Reasoning models think step-by-step before answering. They produce a reasoning_content trace followed by a final answer — improving accuracy on math, logic, coding, and multi-step analysis.
Available models
| Model | Parameters | Strengths |
|---|
| DeepSeek-R1-0528 | 671B MoE | Top-tier math and code reasoning |
| Qwen3-Max-Thinking | Proprietary | Strong multilingual reasoning |
| Qwen3-235B-A22B-Thinking-2507 | 235B MoE | Open weights, cost-effective |
Basic reasoning
from runcrate import Runcrate
client = Runcrate(api_key="rc_live_YOUR_API_KEY")

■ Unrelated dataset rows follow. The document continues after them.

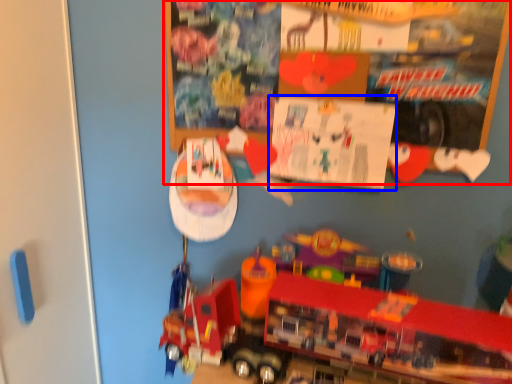 Question: Which of the following is the farthest to the observer, bulletin board (highlighted by a red box) or poster page (highlighted by a blue box)?

Choices:
 (A) bulletin board
 (B) poster page

Answer: (B) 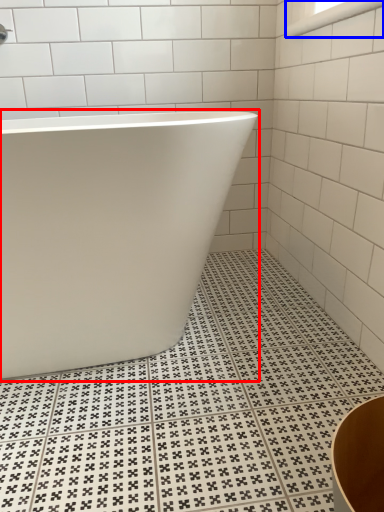 Question: Among these objects, which one is farthest to the camera, bathtub (highlighted by a red box) or window (highlighted by a blue box)?

Choices:
 (A) bathtub
 (B) window

Answer: (B) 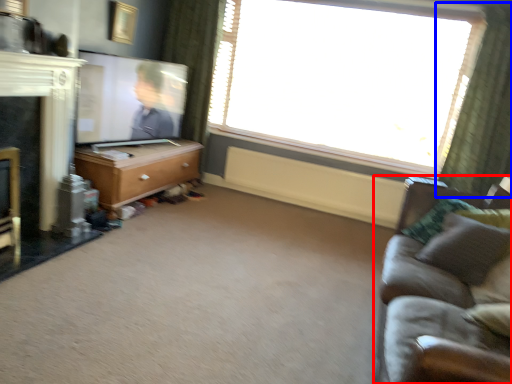 Question: Which object is closer to the camera taking this photo, studio couch (highlighted by a red box) or curtain (highlighted by a blue box)?

Choices:
 (A) studio couch
 (B) curtain

Answer: (A) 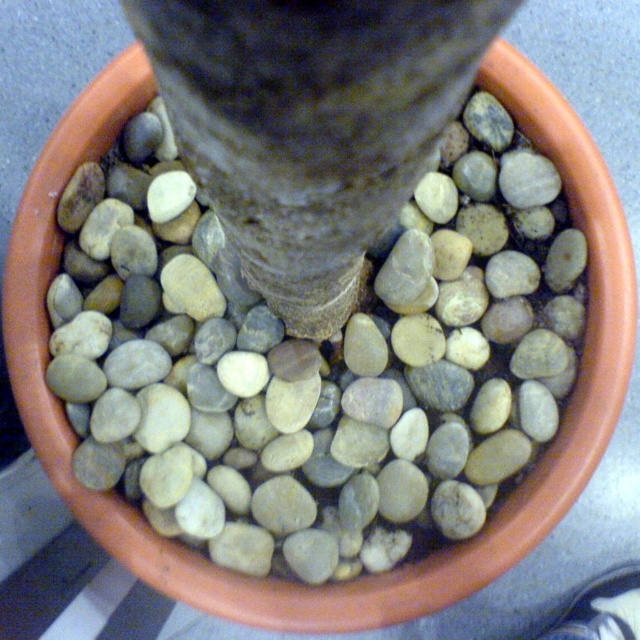 Can you confirm if smooth gray pebble at center is positioned below smooth gray bark at center?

response = client.models.chat_completion(
model="deepseek-ai/DeepSeek-R1-0528",
messages=[{"role": "user", "content": "A train leaves Chicago at 9am at 80mph. Another leaves New York (790mi away) at 10am at 100mph toward Chicago. When do they meet?"}],
)
print("Thinking:", response.choices[0].message.reasoning_content)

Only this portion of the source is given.